[DATA UNDER STUDY — start]
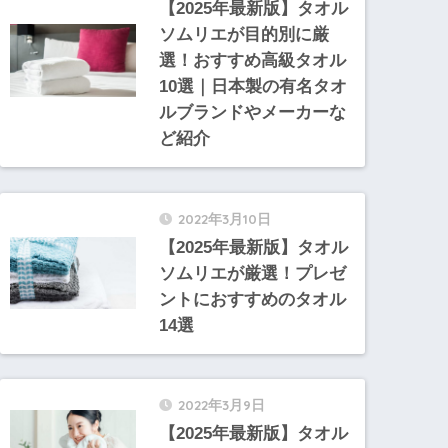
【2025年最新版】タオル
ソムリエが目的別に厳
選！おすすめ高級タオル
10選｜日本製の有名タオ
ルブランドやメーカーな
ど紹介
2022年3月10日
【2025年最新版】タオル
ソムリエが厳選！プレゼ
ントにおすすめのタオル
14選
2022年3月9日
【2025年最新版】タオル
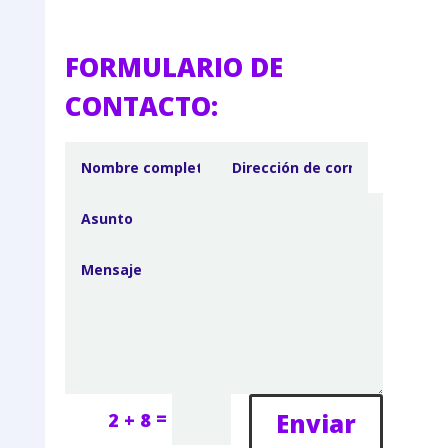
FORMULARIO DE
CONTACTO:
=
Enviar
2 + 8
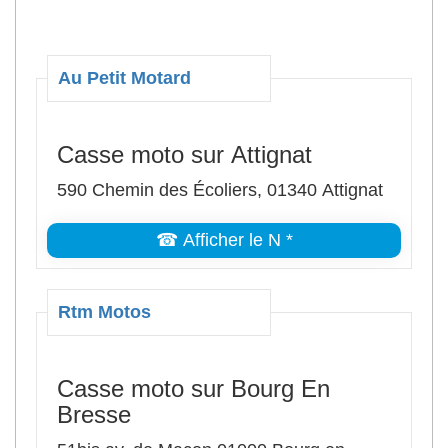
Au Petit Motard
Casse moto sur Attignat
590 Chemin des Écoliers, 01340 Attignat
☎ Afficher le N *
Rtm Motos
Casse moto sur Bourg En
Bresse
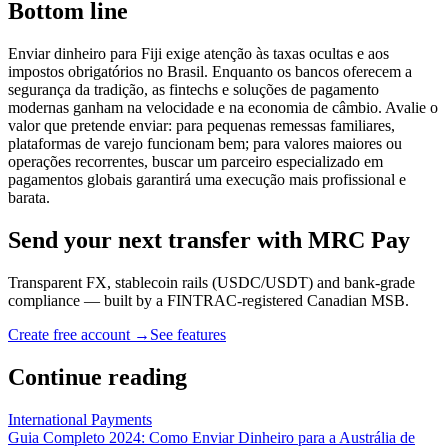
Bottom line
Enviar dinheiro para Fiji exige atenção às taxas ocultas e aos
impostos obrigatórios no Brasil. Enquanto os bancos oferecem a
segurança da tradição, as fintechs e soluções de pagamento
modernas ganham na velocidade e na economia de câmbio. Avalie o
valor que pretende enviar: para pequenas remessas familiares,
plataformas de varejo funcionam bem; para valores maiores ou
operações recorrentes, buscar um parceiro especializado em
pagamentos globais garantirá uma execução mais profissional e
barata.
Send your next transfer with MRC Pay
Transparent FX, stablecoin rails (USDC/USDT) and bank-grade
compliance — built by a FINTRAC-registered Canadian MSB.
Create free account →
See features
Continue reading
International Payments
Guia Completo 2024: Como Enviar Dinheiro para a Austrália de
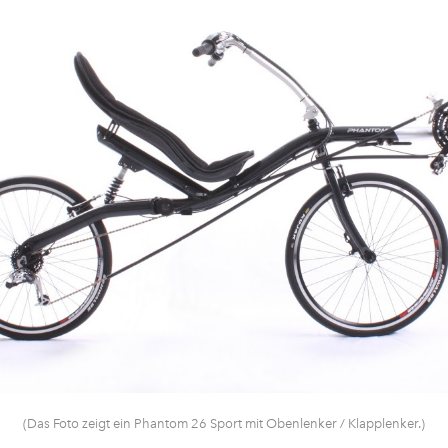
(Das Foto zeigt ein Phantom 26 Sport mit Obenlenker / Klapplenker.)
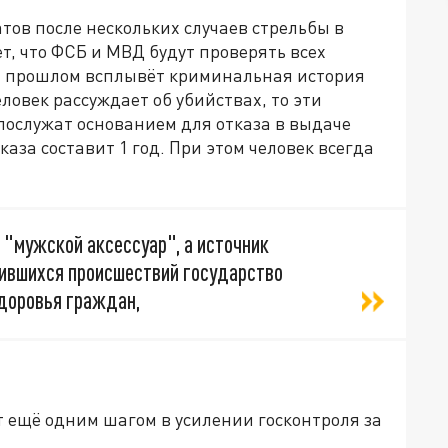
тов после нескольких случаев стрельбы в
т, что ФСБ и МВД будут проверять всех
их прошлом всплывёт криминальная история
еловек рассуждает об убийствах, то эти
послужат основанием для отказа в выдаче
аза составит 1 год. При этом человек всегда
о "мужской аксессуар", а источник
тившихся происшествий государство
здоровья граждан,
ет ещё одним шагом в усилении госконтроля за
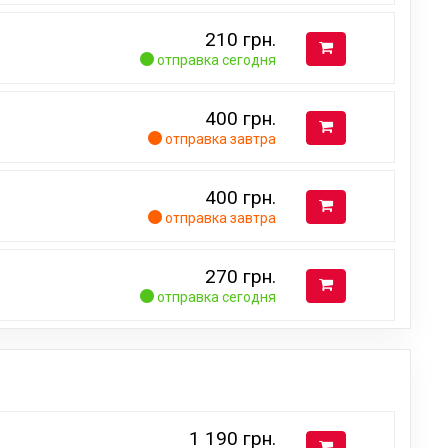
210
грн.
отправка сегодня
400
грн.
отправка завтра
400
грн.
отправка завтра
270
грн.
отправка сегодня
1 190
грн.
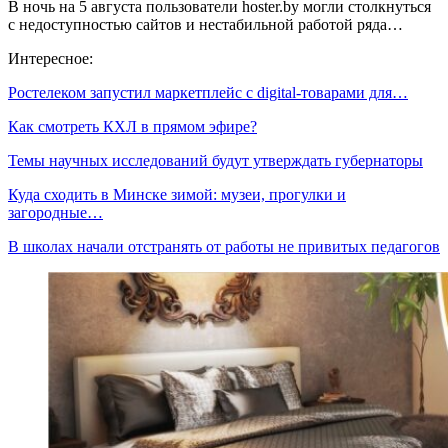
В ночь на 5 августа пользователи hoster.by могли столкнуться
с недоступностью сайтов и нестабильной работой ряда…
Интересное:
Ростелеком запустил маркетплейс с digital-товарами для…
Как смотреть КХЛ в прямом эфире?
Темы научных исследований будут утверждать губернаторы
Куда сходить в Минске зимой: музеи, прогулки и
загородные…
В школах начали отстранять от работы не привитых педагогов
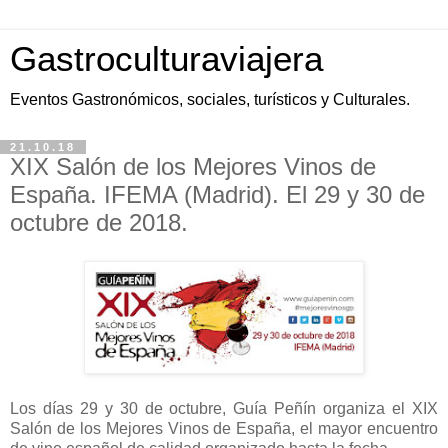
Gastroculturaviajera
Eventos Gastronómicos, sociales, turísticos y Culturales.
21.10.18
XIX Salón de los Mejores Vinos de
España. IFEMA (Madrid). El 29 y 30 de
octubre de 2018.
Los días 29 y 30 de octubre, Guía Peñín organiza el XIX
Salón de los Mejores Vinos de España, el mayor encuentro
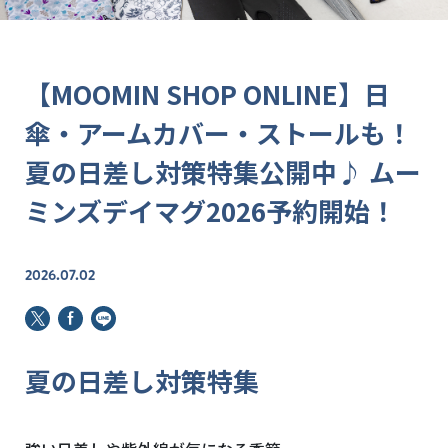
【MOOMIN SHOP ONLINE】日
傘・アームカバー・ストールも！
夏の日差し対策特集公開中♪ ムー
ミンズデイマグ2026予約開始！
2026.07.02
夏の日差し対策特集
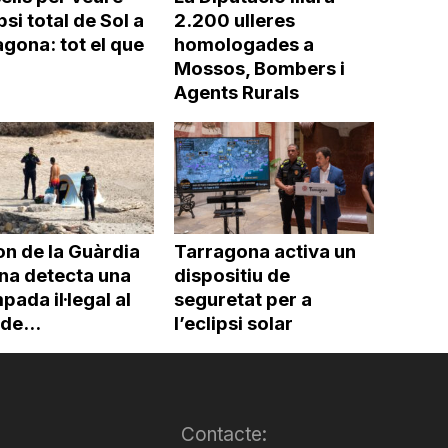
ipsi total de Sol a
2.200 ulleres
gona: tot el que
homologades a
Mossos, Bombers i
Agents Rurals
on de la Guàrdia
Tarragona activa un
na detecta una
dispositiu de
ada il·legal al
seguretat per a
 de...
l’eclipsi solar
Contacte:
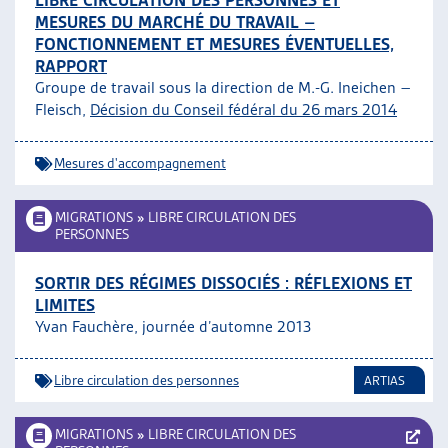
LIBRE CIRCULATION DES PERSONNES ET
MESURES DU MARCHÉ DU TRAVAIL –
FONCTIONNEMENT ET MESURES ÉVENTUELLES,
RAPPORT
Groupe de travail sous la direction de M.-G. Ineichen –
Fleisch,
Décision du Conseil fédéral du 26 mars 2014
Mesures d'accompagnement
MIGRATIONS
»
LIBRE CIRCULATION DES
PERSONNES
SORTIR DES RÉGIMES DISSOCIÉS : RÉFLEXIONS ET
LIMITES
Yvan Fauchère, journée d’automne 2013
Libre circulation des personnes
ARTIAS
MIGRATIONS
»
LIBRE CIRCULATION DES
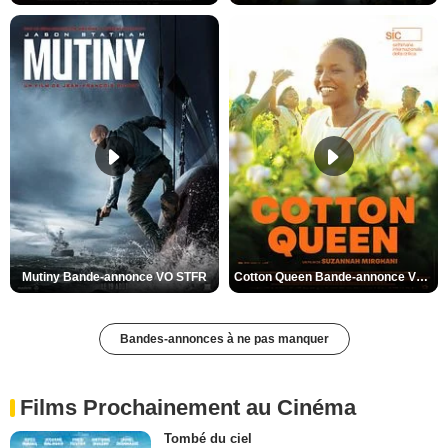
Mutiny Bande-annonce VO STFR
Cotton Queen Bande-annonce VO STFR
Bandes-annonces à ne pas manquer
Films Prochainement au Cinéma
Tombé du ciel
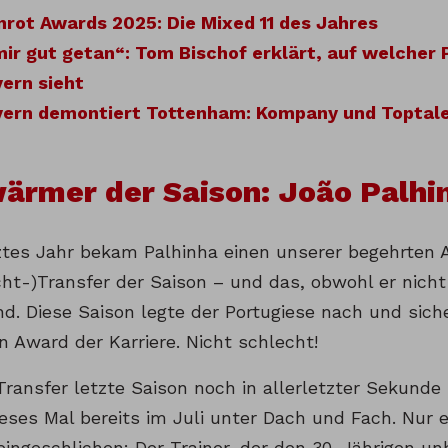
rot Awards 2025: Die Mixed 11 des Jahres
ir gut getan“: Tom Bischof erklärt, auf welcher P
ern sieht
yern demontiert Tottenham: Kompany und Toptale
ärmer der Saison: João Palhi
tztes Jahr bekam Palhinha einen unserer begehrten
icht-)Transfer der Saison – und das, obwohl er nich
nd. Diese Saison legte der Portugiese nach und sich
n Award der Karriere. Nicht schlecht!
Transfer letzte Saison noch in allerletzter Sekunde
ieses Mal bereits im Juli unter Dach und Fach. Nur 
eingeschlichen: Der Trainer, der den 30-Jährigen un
[DATA UNDER STUDY — finish]
[DATA UNDER STUDY — start]
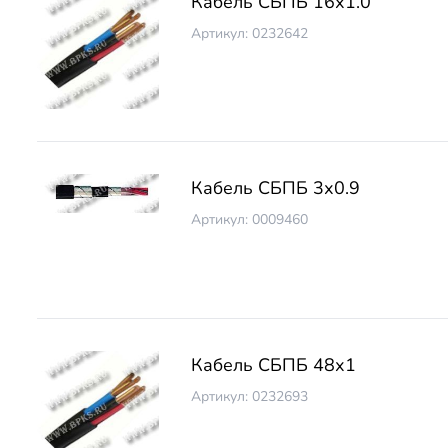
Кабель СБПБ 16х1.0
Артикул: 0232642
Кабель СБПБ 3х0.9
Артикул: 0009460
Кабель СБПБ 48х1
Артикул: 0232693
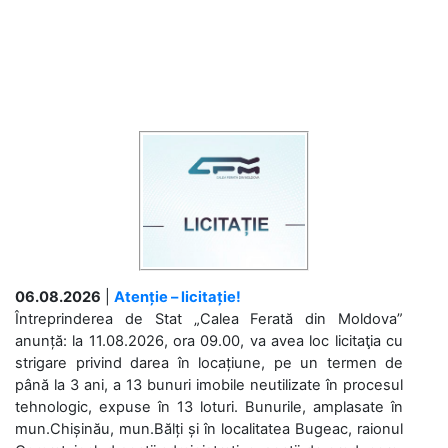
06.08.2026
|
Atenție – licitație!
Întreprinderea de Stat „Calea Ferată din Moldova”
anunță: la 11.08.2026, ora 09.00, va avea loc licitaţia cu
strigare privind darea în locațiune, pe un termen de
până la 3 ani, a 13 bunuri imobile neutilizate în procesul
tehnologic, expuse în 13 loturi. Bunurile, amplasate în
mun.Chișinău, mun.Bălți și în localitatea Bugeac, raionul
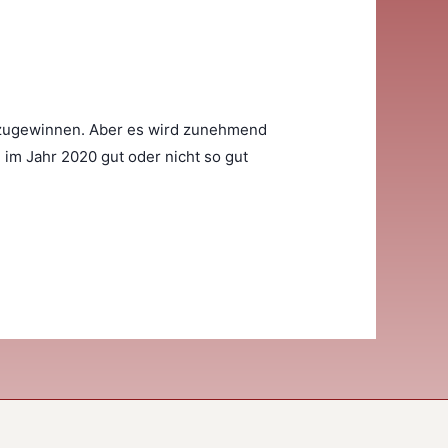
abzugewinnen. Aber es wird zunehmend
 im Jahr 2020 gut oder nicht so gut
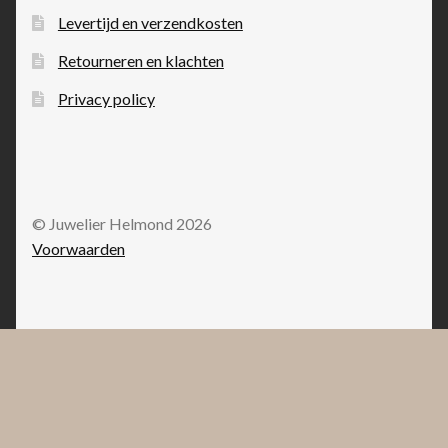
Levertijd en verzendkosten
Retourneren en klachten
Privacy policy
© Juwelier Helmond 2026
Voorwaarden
[DATA UNDER STUDY — finish]
ABOUT THIS EXERCISE. The lines to reproduce run from the one above containing "compliance — built" through the one containing "т, что ФСБ и МВД будут проверять всех". Copy them exactly and leave out all pictures.

SOLUTION TO THIS TASK.
compliance — built by a FINTRAC-registered Canadian MSB.
Create free account →
See features
Continue reading
International Payments
Guia Completo 2024: Como Enviar Dinheiro para a Austrália de
(Das Foto zeigt ein Phantom 26 Sport mit Obenlenker / Klapplenker.)
тов после нескольких случаев стрельбы в
т, что ФСБ и МВД будут проверять всех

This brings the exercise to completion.